Carbohydrate Biochemistry. We are involved in a range of projects in glycobiochemistry. In one, we are developing synthetic routes to carbohydrates of interest in biochemistry and medicine. We commonly use any appropriate combination of enzymatic catalysis and classical organic synthesis. The area of carbohydrate chemistry is one of the most interesting and least explored areas of modern biochemistry. Carbohydrates are ubiquitous in biology, with the functions ranging from recognition and signaling to structure and energy storage. We contribute synthetic methods and reagents to this area, and prepare and test biologically active carbohydrates.
Rational Drug Design. The use of physical organic chemistry to understand the structural basis for molecular recognition in biochemistry, and the application of this understanding to the design and synthesis of active-site specific binding agents, is one of the most important opportunities in pharmaceutical/medicinal chemistry. We are developing a number of paradigms combining synthesis, physical-organic chemistry, protein chemistry and computation to try to understand how to rationalize and exploit molecular recognition in biological contexts. The two model systems with which we are presently most concerned are carbonic anhydrase (which binds sulfonamides 1 in their anionic form to an active site zinc) and the influenza hemagglutinin (which recognized sialic acid 2 on the mammalian cell surface).
These problems are interesting for different reasons: the former is a prototypic problem in active site inhibition; the latter is a problem in polyvalent interaction between extended biological surfaces. Both have the `simplicity' required for detailed physical-organic studies.
An important component of this project is the development of efficient new techniques for measuring binding. Capillary affinity electrophoresis is one such technique.
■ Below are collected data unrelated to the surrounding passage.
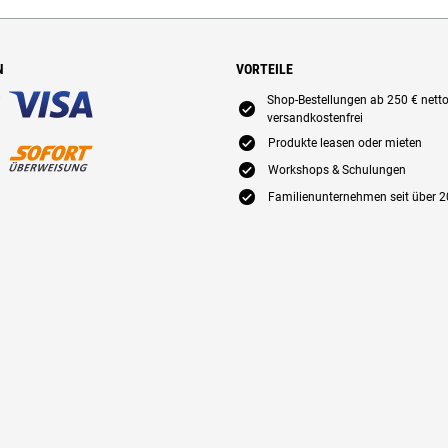
N
VORTEILE
Shop-Bestellungen ab 250 € nett
E
versandkostenfrei
E
Produkte leasen oder mieten
E
Workshops & Schulungen
E
Familienunternehmen seit über 2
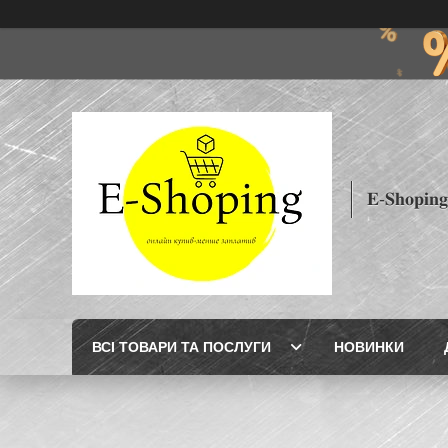
𝐄-𝐒𝐡𝐨𝐩𝐢𝐧𝐠
ВСІ ТОВАРИ ТА ПОСЛУГИ
НОВИНКИ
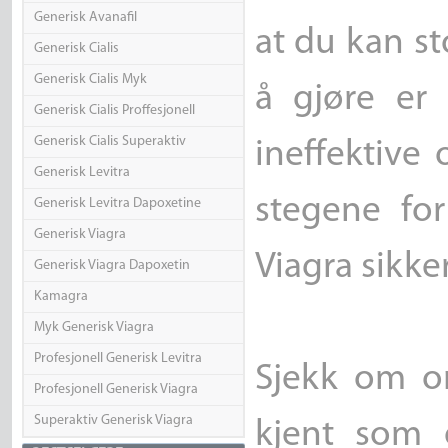
Generisk Avanafil
at du kan s
Generisk Cialis
Generisk Cialis Myk
å gjøre er 
Generisk Cialis Proffesjonell
Generisk Cialis Superaktiv
ineffektive 
Generisk Levitra
stegene for
Generisk Levitra Dapoxetine
Generisk Viagra
Viagra sikker
Generisk Viagra Dapoxetin
Kamagra
Myk Generisk Viagra
Profesjonell Generisk Levitra
Sjekk om on
Profesjonell Generisk Viagra
Superaktiv Generisk Viagra
kjent som 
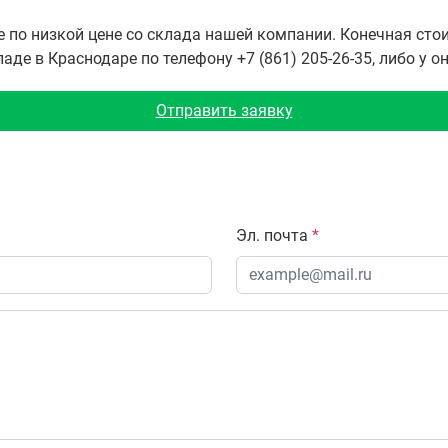
е по низкой цене со склада нашей компании. Конечная ст
де в Краснодаре по телефону +7 (861) 205-26-35, либо у о
Отправить заявку
Эл. почта
*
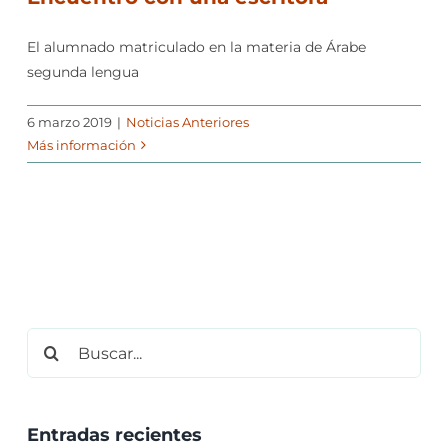
El alumnado matriculado en la materia de Árabe
segunda lengua
6 marzo 2019
|
Noticias Anteriores
Más información
Buscar:
Entradas recientes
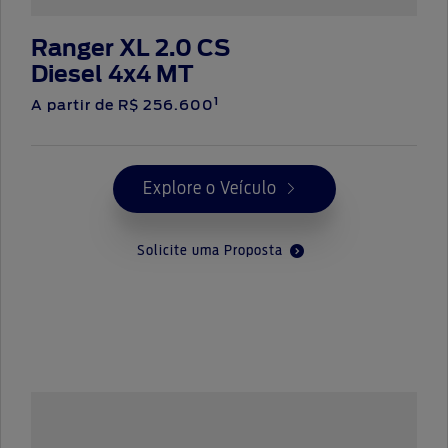
Ranger XL 2.0 CS
Diesel 4x4 MT
1
A partir de R$ 256.600
Explore o Veículo
Solicite uma Proposta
Computation: Neural Networks and Molecular Mechanics. We are developing methods for applying a new form of computational pattern recognition- neural network computation- to molecular recognition. We use molecular mechanics and dynamics routinely as a tool to aid design in biochemical problems.
Biomimetic surfaces. By preparing self-assembled monolayers, we have a route to what are essentially quasi-two dimensional crystals on appropriate surfaces (most commonly in our work, gold). Using the SAMs derived from fatty acids, and functionalizing these at the terminus with biologically relevant ligands, we can prepare surfaces in which these complex ligands decorate the solid-water interface. These systems are, we believe, excellent structural mimics of cell membranes. Our particular interests in this area have to do with the physical-organic chemistry of adsorption of enzymes and oligosaccharides at the solid-water interface, and of association/recognition phenomena at this interface.
Chin, D.N., Gordon, D.M., Whitesides, G.M. (1994). Computational Simulations of Supramolecular Hydrogen-bonded Aggregates: HubM2, FlexM3, and Adamantane-based Hubs in Chloroform. J. Am. Chem. Soc. 116:12033-12044.
Abbott, N.L., Gorman, C.B., Whitesides, G.M. (1995). Active Control of Wetting Using Applied Electrical Potentials and Self-Assembled Monolayers. Langmuir 11:16-18.
Gorman, C.B., Biebuyck, H.A., Whitesides, G.M. (1995). Use of a Patterned Self-Assembled Monolayer to Control the Formation of a Liquid Resist Pattern on a Gold Surface. Chem. Mat. 7:252-254.